Please repeat the records beneath this task exactly as they appear, but skip the images.

· · · · · · ·

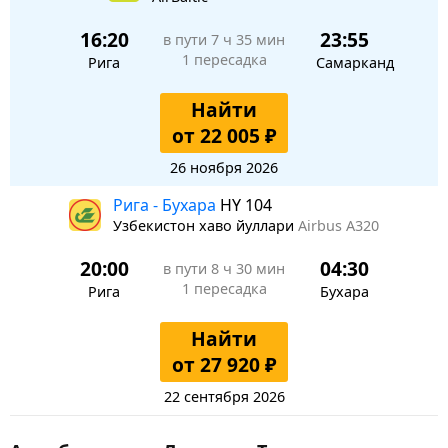
16:20
23:55
в пути
7 ч 35 мин
1 пересадка
Рига
Самарканд
Найти
от 22 005 ₽
26 ноября 2026
Рига - Бухара
HY 104
Узбекистон хаво йуллари
Airbus A320
20:00
04:30
в пути
8 ч 30 мин
1 пересадка
Рига
Бухара
Найти
от 27 920 ₽
22 сентября 2026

· · · · · · ·

Task response:
16:20
23:55
в пути
7 ч 35 мин
1 пересадка
Рига
Самарканд
Найти
от 22 005 ₽
26 ноября 2026
Рига - Бухара
HY 104
Узбекистон хаво йуллари
Airbus A320
20:00
04:30
в пути
8 ч 30 мин
1 пересадка
Рига
Бухара
Найти
от 27 920 ₽
22 сентября 2026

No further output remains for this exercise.